Does Bigdata 1.1 have a known issue with handling queries during a lengthy import/update? We're using the NanoSparqlServer with bigdata 1.1, and are seeing the journal file drastically expand when doing a simple file update/import with an N3-formatted file of about 13M triples. The file size goes from 11GB to over 200GB, when the disk runs out of space.
The file is streamed using the url http://bigdata.somewhere.org/sparql?context-uri=http://some.org/context/1 using POST and with Content-Type header set correctly.
This import/update is happening in a nightly job, and there are some status pings hitting Bigdata during this time - hence my suspicion that those pings (causing queries) may be what's behind the dramatic journal file expansion that we're seeing.
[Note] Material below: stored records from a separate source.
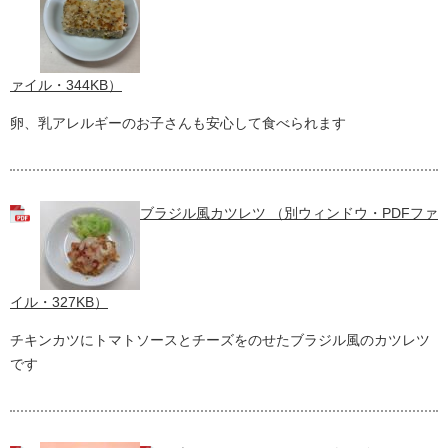
ァイル・344KB）
卵、乳アレルギーのお子さんも安心して食べられます
ブラジル風カツレツ （別ウィンドウ・PDFファ
イル・327KB）
チキンカツにトマトソースとチーズをのせたブラジル風のカツレツ
です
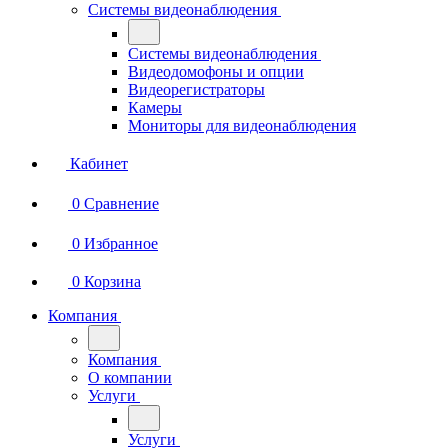
Системы видеонаблюдения
Системы видеонаблюдения
Видеодомофоны и опции
Видеорегистраторы
Камеры
Мониторы для видеонаблюдения
Кабинет
0
Сравнение
0
Избранное
0
Корзина
Компания
Компания
О компании
Услуги
Услуги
Is that possible?
I should add that when compacting the blown-up journal file (showing as 191GB on disk), Bigdata realizes that it's not really nearly that big:
bytes used: before=15788307610, after=11709998572, reducedBy=26%
Ola, there are no known bugs related to RWStore recycling, long running imports, etc. You need to make sure that there are no query connections that are being held open across long running loads. Query connections that are left open will pin history and prevent the RWStore from recycling storage. You also should be using the recycler mode (minReleaseTime=1) rather than session protection (the default). This is all covered on the wiki. Please see the links from the home page on the RWStore and transaction support. Every time we have looked at this, it has always come down to an application problem. You can use the com.bigdata.txLog to help you analyze this. minReleaseTime and the txLog are described on the wiki.
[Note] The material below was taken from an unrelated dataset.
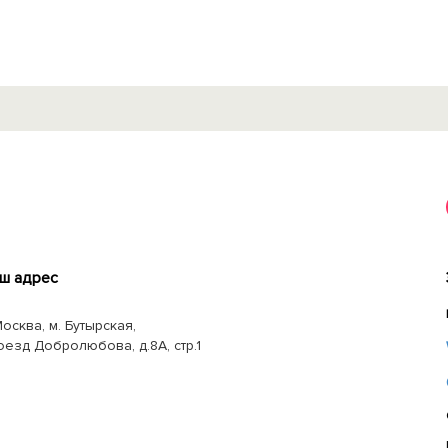
ш адрес
Москва, м. Бутырская,
оезд Добролюбова, д.8А, стр.1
The #of index pages that are touched during an update has to do with the distribution of the keys in those indices, A pathological case would have randomly distributed keys (UUIDs…).
Thanks, Bryan. Just to clarify, "Query connections that are left open" - would they show up on the NanoSparqlServer status page (http://bigdata.somewhere.org:8080/triplemap_store/status) in the "Running query count" section?
the com.bigdata.txLog is at a lower level. It reports directly on what the RWStore is observing. The running query count reports on the entries in a concurrent hash map for the query engine.
Are you asking about bigdata 1.1.0? Or about the SPARQL 1.1 support in bigdata? If you are talking about bigdata 1.1.0, please upgrade.
After upgrading to bidata 1.2.2 and implementing the config change you suggested (com.bigdata.service.AbstractTransactionService.minReleaseAge=1), we're not seeing an impact on the rapid growth of the journal file during import.
We extracted a small portion of the data that is being loaded and have run some tests with it. The sample data is a 1GB file with 9,237,437 triples (and the longest triple in the file is 564 chars). After importing about a quarter of this file (we monitor the bytes sent to the NanoSparqlServer), the journal file size goes from 12GB (initial size) to 25GB in a few minutes. At that point we killed tomcat so as not to run out of disk space. At that growth rate, the journal file would have reached 60GB if we had let the file fully import.
The file we're importing contains simple labels, timestamps (e.g. "2012-09-17T03:00:00.000-04:00"^^<http://www.w3.org/2001/XMLSchema#dateTime>), and triples that connect existing subjects in the triplestore (i.e. <existingUriA> <relatedTo> <exsitingUriB>).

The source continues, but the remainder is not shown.